Thanks for that....anything is worth a try!!!


----------



## Burrowzig (Feb 18, 2009)

Matrix/Logan said:


> There is a spray on the market that you attach to your belt and it gives a loud noise when you spray it (i can't remember what it is called but pets at home sell it). You would have to spray it when she jumps up and then reward her when she stops and sits to see what the noise is. This may help to break the habit, and then carry the spray wherever you go on walks to use if required.


I really seriously would not use pet corrector spray in close proximity to strangers. If Daisy has a fearful response and associates it with strangers it could make her properly aggressive towards them. Also, if she's not on lead you won't be close enough to get the timing right.
If she's running off towards strangers, a remote spray collar could stop her in her tracks as she starts to run, but shouldn't be used when people are in close proximity. These work better on sensitive dogs though, and it doesn't sound to me like Daisy is one of them!
I'd use a Baskerville muzzle if she is off lead or on a long line. Whatever her intentions, you can't allow jumping up and nipping. A lab could easily knock someone off balance and cause injury


----------



## lemmsy (May 12, 2008)

I agree with Burrowzig 100% on this one!
Do NOT use a corrector spray!

OK- now let's talk Daisy. Sounds like she needs to learn some self control.

Do you ever actually tell the dog what you WANT her to do? I.e. sit rather than jump.
Maybe you could set up a mock scenerio with visitors (armed with treats and clickers)? Click and treat her before she has the chance to jump or ask her to sit (click, treat). Alternatively if you don't clicker train, ask them to stick the treat on her noise and ask her to sit. The emphasis here is on reinforcing the way you would like her to behave rather than punishing her for an old habit. 

I agree that a muzzle may be necessary outdoors just to prevent any incidents occuring. Obviously her behaviour is in no way aggressive but if she jumped up and nipped a child- you and she could be in serious trouble. 
I would also consider keeping her on a long line if you know that she is likely to charge over to introduce herself to strangers on walks. 
The more you prevent her from practicing the behaviour, the more chance you have of nipping the behaviour in the bud (please excuse the pun). 

Indoors I'd be inclined to totally walk away from her if she jumps and nips.
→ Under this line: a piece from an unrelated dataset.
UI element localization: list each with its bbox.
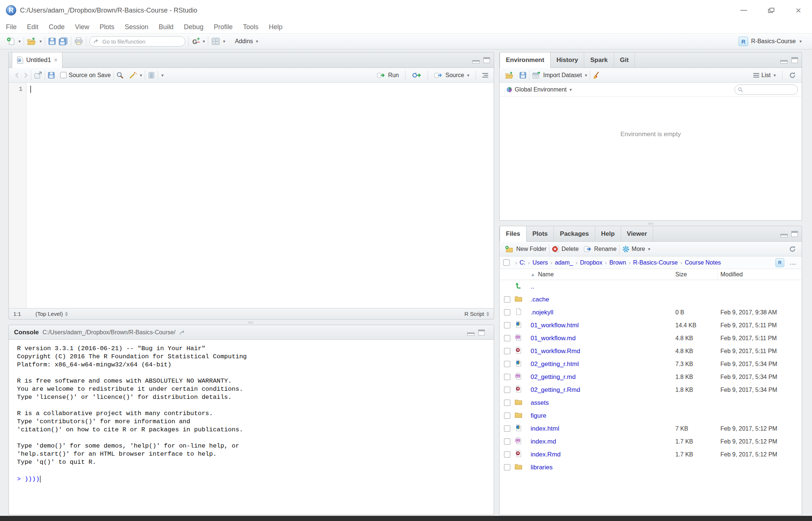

No attention whatsoever. You could also have her on a house lead and put her immediately in time out the moment she jumps/nips. Timeout is 10-20 seconds of isolation in another room. I'd lead her into the room, shut the door and trap the lead in the door frame in between you. Let her out after 10-20 seconds and ignore her totally, only rewarding her calmly for calm behaviour.

Out of interest: what is she fed on?

Thanks


----------



## georgie87 (Jan 7, 2010)

I did a bit of research on corrector sprays last night after reading the post and I agree with you Lemmsy and Burrowzig it is not the way to go especially with Daisy! 

You suggestions are great, I think a muzzle outdoors is going to be the best option until we solve the problem. She is such a lovely dog though and I don't want people getting the wrong idea about her but on the otherhand I know it is not going to be long before she injures somebody. 

I used the houseline on my Labradoodle Pup and stopped all of his unwanted behaviour within days but I think the owner is going to struggle with having Jessie as well. I worry the correction will not be effective and quick enough as she have to separate them etc. 

They are fed on Eukanuba but I think she was looking at Wainwrights as that is what I feed my Labradoodle Pup on and he does really well on it.

Thanks for the advice!


----------